Not being able to write about it, when I heard that Jim Thiel died on September 13, I could only weep.
It's not that Jim and I were friends. As John Atkinson has written elsewhere, reviewers and manufacturers can't be friendsthat poisons the well of dispassionate criticism. Nonetheless, Jim Thiel was one of nature's gentlemen: brilliant, engaging, and good company. He was one of us, an audiophile and music lover, always ready to talk about both for hours.
Long before I began writing for Stereophile, I sold Thiel loudspeakers at a hi-fi shop. I never talked to Jim in those days (he was far too valuable designing loudspeakers to have to deal with retail concerns), but the company impressed me with its concern for its customers. Many high-end manufacturers treat their custmers well, but few do it with the attention to detail that Thiel exhibited (and still exhibits). That ethos wasn't just good business, it was a facet of Jim's personality.
Another facet was his consistency as a loudspeaker designer. I don't just mean that he designed many superb speakerswhich he didbut every speaker he designed stemmed from his belief in phase and time coherence, properties that he believed were only achievable with a first-order crossover,
(I'm not going to debate loudspeaker design here, it's Jim Thiel I'm talking about.)
Some speaker designers are all over the mapI can think of a few who change design philosophies with every model. Not Jim Thiel. I remember one CES when Thiel unveiled a new loudspeaker; I asked Jim how the design came to be. He steepled his hands, sat back in his chair and said, "Once I decided it would be a two-way, I had to design the drivers and the volume of the enclosureafter that, everything was sort of written in stone."

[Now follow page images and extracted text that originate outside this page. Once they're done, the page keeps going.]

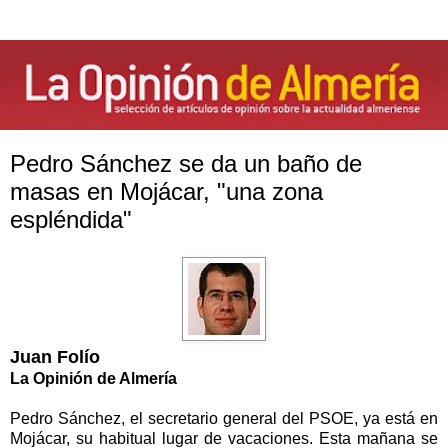
Pedro Sánchez se da un baño de
masas en Mojácar, "una zona
espléndida"
Juan Folío
La Opinión
de Almería
Pedro Sánchez, el secretario general del PSOE, ya está en
Mojácar, su habitual lugar de vacaciones. Esta mañana se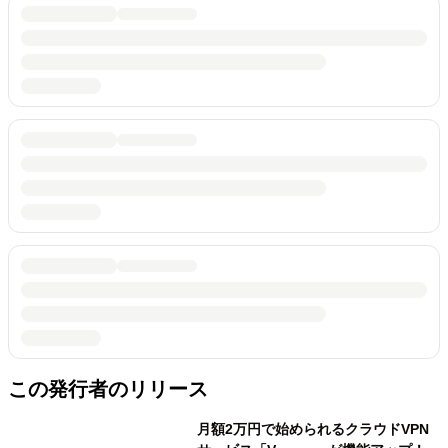
この発行者のリリース
月額2万円で始められるクラウドVPN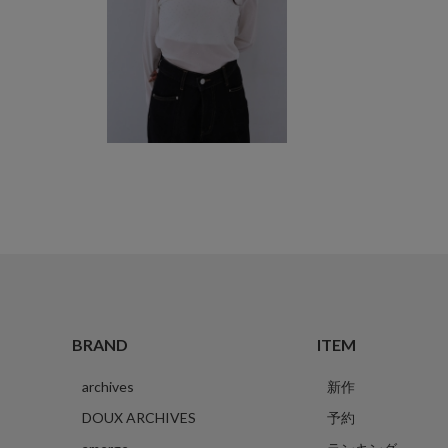
BRAND
ITEM
archives
新作
DOUX ARCHIVES
予約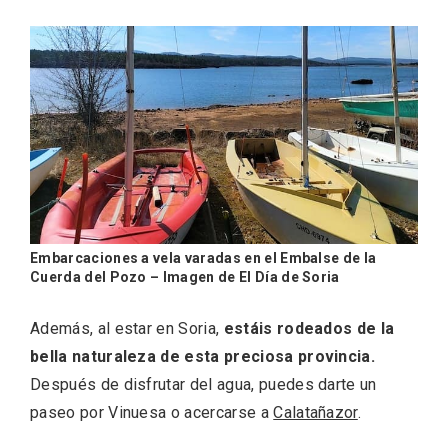
Embarcaciones a vela varadas en el Embalse de la
Cuerda del Pozo – Imagen de El Día de Soria
Enoturismo visitando la Bodega Museo
La Olmilla, en Peñafiel
Además, al estar en Soria,
estáis rodeados de la
bella naturaleza de esta preciosa provincia.
Después de disfrutar del agua, puedes darte un
paseo por Vinuesa o acercarse a
Calatañazor
.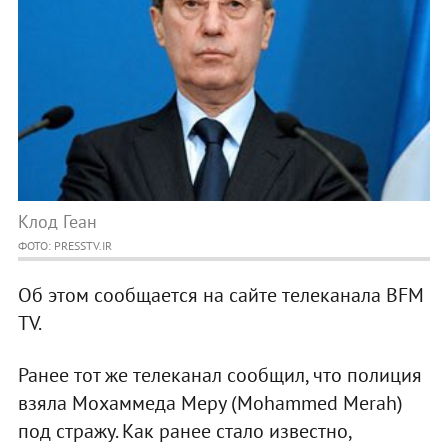
Клод Геан
ФОТО: PRESSTV.IR
Об этом сообщается на сайте телеканала BFM
TV.
Ранее тот же телеканал сообщил, что полиция
взяла Мохаммеда Меру (Mohammed Merah)
под стражу. Как ранее стало известно,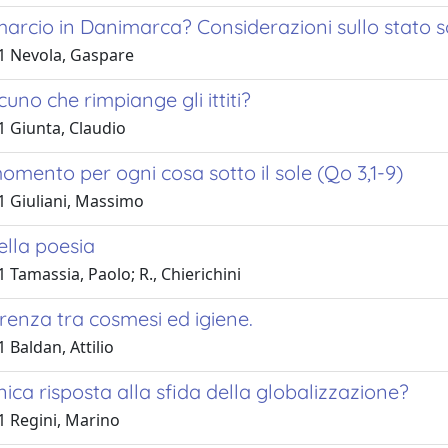
marcio in Danimarca? Considerazioni sullo stato soc
1 Nevola, Gaspare
cuno che rimpiange gli ittiti?
1 Giunta, Claudio
omento per ogni cosa sotto il sole (Qo 3,1-9)
1 Giuliani, Massimo
nella poesia
 Tamassia, Paolo; R., Chierichini
erenza tra cosmesi ed igiene.
 Baldan, Attilio
nica risposta alla sfida della globalizzazione?
1 Regini, Marino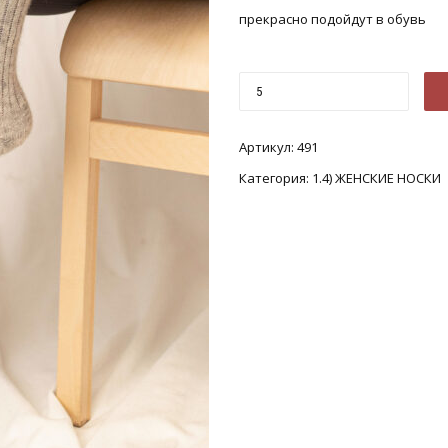
прекрасно подойдут в обувь
Артикул:
491
Категория:
1.4) ЖЕНСКИЕ НОСКИ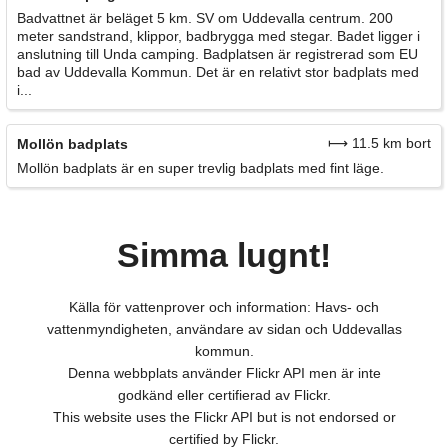
Badvattnet är beläget 5 km. SV om Uddevalla centrum. 200
meter sandstrand, klippor, badbrygga med stegar. Badet ligger i
anslutning till Unda camping. Badplatsen är registrerad som EU
bad av Uddevalla Kommun. Det är en relativt stor badplats med
i...
⟼ 11.5 km bort
Mollön badplats
Mollön badplats är en super trevlig badplats med fint läge.
Simma lugnt!
Källa för vattenprover och information: Havs- och
vattenmyndigheten, användare av sidan och Uddevallas
kommun.
Denna webbplats använder Flickr API men är inte
godkänd eller certifierad av Flickr.
This website uses the Flickr API but is not endorsed or
certified by Flickr.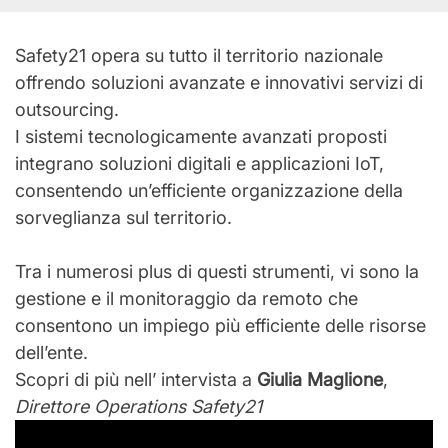
Safety21 opera su tutto il territorio nazionale
offrendo soluzioni avanzate e innovativi servizi di
outsourcing.
I sistemi tecnologicamente avanzati proposti
integrano soluzioni digitali e applicazioni IoT,
consentendo un’efficiente organizzazione della
sorveglianza sul territorio.
Tra i numerosi plus di questi strumenti, vi sono la
gestione e il monitoraggio da remoto che
consentono un impiego più efficiente delle risorse
dell’ente.
Scopri di più nell’ intervista a
Giulia Maglione
,
Direttore Operations Safety21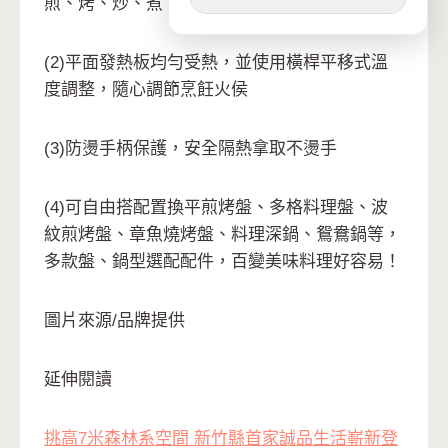
煎、烤、炒、煮 、燜多種工法
(2)平面發熱板均勻受熱，並使用橫桿平移式溫
度調整，隨心調節烹飪火侯
(3)防燙手柄保護，安全隔熱拿取不燙手
(4)可自由搭配置換平煎烤盤、多格料理盤、波
紋煎烤盤、章魚燒烤盤、料理深鍋、鴛鴦鍋等，
多款盤、鍋型選配配件，百變美味料理好容易！
圖片來源/品牌提供
延伸閱讀
挑高7米森林系空間 新竹縣首家誠品生活嶄新登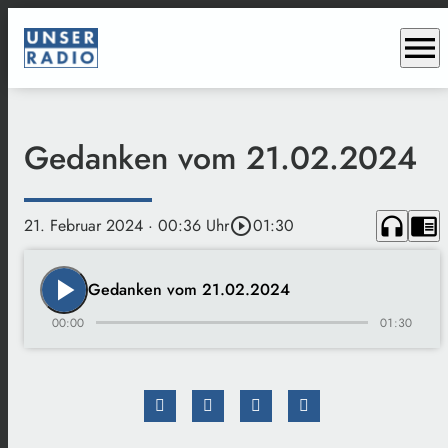
menu
Gedanken vom 21.02.2024
headphones
chrome_reader_mode
21. Februar 2024
· 00:36 Uhr
play_circle_outline
01:30
play_arrow
Gedanken vom 21.02.2024
00:00
01:30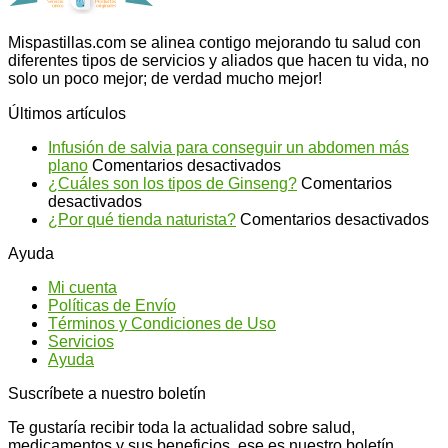
Mispastillas.com se alinea contigo mejorando tu salud con
diferentes tipos de servicios y aliados que hacen tu vida, no
solo un poco mejor; de verdad mucho mejor!
Últimos artículos
Infusión de salvia para conseguir un abdomen más
en
plano
Comentarios desactivados
Infusión
¿Cuáles son los tipos de Ginseng?
Comentarios
en
de
desactivados
¿Cuáles
salvia
en
¿Por qué tienda naturista?
Comentarios desactivados
son
para
¿P
Ayuda
los
conseguir
qu
tipos
un
ti
Mi cuenta
de
abdomen
na
Políticas de Envío
Ginseng?
más
Términos y Condiciones de Uso
plano
Servicios
Ayuda
Suscríbete a nuestro boletín
Te gustaría recibir toda la actualidad sobre salud,
medicamentos y sus beneficios, ese es nuestro boletín.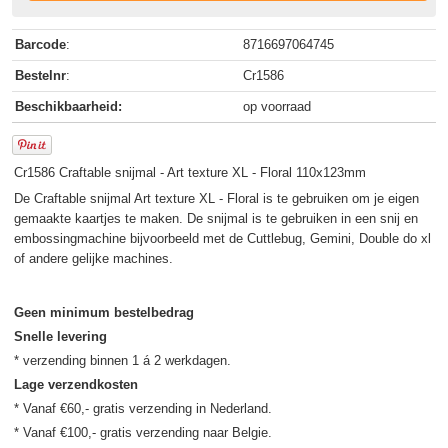
Barcode
:
8716697064745
Bestelnr
:
Cr1586
Beschikbaarheid:
op voorraad
Cr1586 Craftable snijmal - Art texture XL - Floral 110x123mm
De Craftable snijmal Art texture XL - Floral is te gebruiken om je eigen
gemaakte kaartjes te maken. De snijmal is te gebruiken in een snij en
embossingmachine bijvoorbeeld met de Cuttlebug, Gemini, Double do xl
of andere gelijke machines.
Geen minimum bestelbedrag
Snelle levering
Lage verzendkosten
* Vanaf €60,- gratis verzending in Nederland.
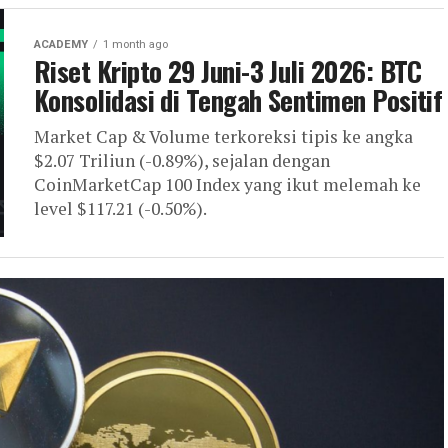
ACADEMY
1 month ago
Riset Kripto 29 Juni-3 Juli 2026: BTC
Konsolidasi di Tengah Sentimen Positif
Market Cap & Volume terkoreksi tipis ke angka
$2.07 Triliun (-0.89%), sejalan dengan
CoinMarketCap 100 Index yang ikut melemah ke
level $117.21 (-0.50%).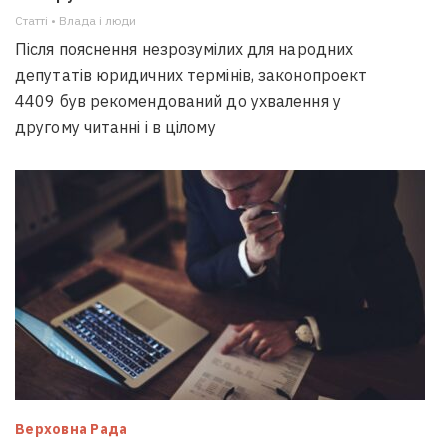
Статті • Влада i люди
Після пояснення незрозумілих для народних
депутатів юридичних термінів, законопроект
4409 був рекомендований до ухвалення у
другому читанні і в цілому
Верховна Рада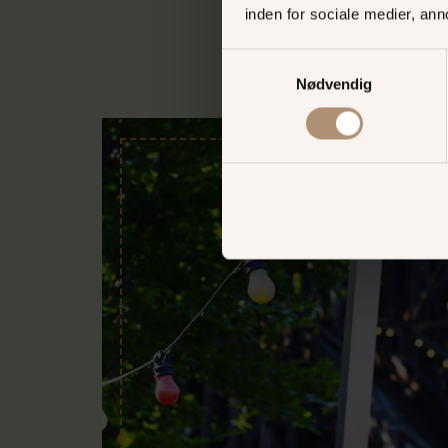
inden for sociale medier, an
Samtykkevalg
Nødvendig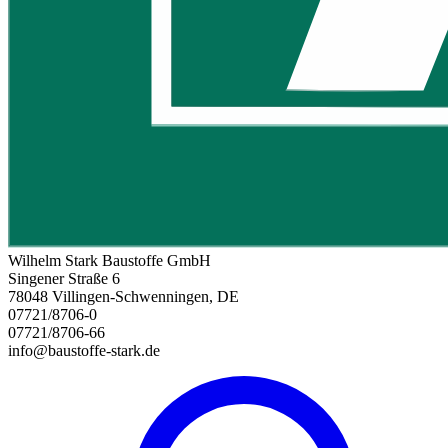
Wilhelm Stark Baustoffe GmbH
Singener Straße 6
78048 Villingen-Schwenningen, DE
07721/8706-0
07721/8706-66
info@baustoffe-stark.de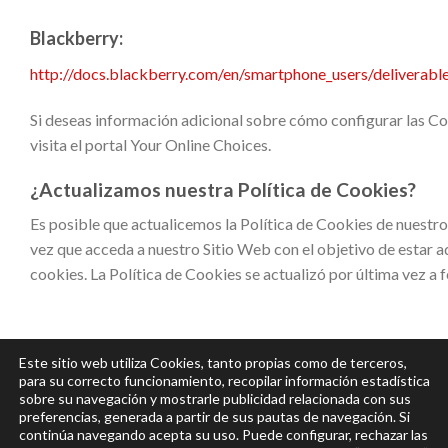
Blackberry:
http://docs.blackberry.com/en/smartphone_users/deliverab
Si deseas información adicional sobre cómo configurar las Co
visita el portal Your Online Choices.
¿Actualizamos nuestra Política de Cookies?
Es posible que actualicemos la Política de Cookies de nuestro
vez que acceda a nuestro Sitio Web con el objetivo de esta
cookies. La Política de Cookies se actualizó por última vez a 
Este sitio web utiliza Cookies, tanto propias como de terceros,
para su correcto funcionamiento, recopilar información estadística
sobre su navegación y mostrarle publicidad relacionada con sus
preferencias, generada a partir de sus pautas de navegación. Si
continúa navegando acepta su uso. Puede configurar, rechazar las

Jim wasn't saying he had a cookie-cutter crossover he inserted into every design, he was simply stating that everything that had his name on it had to conform to his overarching design criteria: time and phase coherence and that first-order crossover.
That also meant that his speakers sometimes (frequently!) presented challenges to the amps that drove to them. JA and I queried Jim about that once and he responded with one of my favorite audio quotes ever: "Watts is cheap."
I could go onas I've said, Thiel was good company and frequently quotable. He was also gracious and interested in the people around himhe was far from the anti-social genius who was only comfortable in his design studio.
Audio is poorer for the passing of Jim Thiel. My heart goes out to all the folks at Thiel for their loss.